Читатель, наверное, помнит, что я упоминал уже о Джесси Броун. За последние годы она необыкновенно сдружилась с контрабандистами; капитан Крэль, и тот был одним из самых ярых ее поклонников.

Как только она узнала о том, что мастер Баллантрэ вернулся в Деррисдер, она начала преследовать его своими любезностями. Куда бы он ни являлся, она всюду поджидала его. Я отлично знаю, что она не питала к нему ровно никакого чувства привязанности, а между тем она постоянно толковала о своей любви к нему. Она делала это, так как это входило в ее планы.

Увидев мастера Баллантрэ издали, она тотчас принималась кричать: «Мой дорогой барич!» и, как мне передавали, всякий раз пыталась броситься к нему на шею. При этом она была обыкновенно чрезвычайно грязно одета и по большей части пьяна, так что обниматься с ней отнюдь не могло доставлять удовольствия щегольски одетому мастеру Баллантрэ.

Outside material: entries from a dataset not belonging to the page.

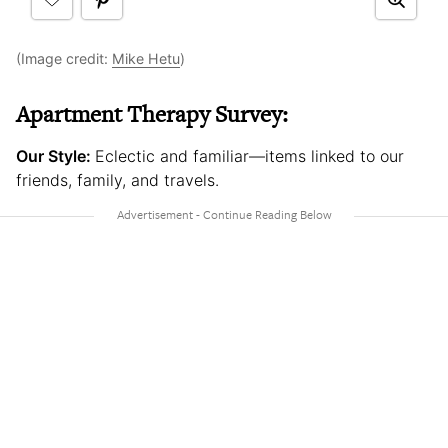
(Image credit:
Mike Hetu
)
Apartment Therapy Survey:
Our Style:
Eclectic and familiar—items linked to our
friends, family, and travels.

Меня, как человека постороннего и не расположенного к мастеру Баллантрэ, занимали рассказы об испытаниях, которые ему приходилось терпеть, но мастера Баллантрэ, толковавшего так много о терпении, это отнюдь не занимало, а, напротив, приводило в ярость. Были люди, которые рассказывали мне, будто мастер Баллантрэ, отбиваясь от Джесси, так сильно бил ее своей тростью, что она без чувств падала на землю. Насколько это верно, не знаю; мне достоверно известно только то, что мастер Баллантрэ обратился, наконец, к капитану Крэлю и попросил его избавить его от Джесси и «сплавить» ее куда-нибудь, и что капитан Крэль, резко ответив ему на его просьбу, наотрез отказался это сделать.

И в конце концов Джесси все-таки одержала победу. В ее пользу была собрана большая сумма денег, и мастера Баллантрэ заставили прийти к ней на свидание, в продолжение которого он обязан был терпеливо выносить все ее любезности и терпеть, как она его целует, в то время как ее окружали какие-то неизвестные ему лица весьма подозрительного поведения, составлявшие, по-видимому, ее свиту.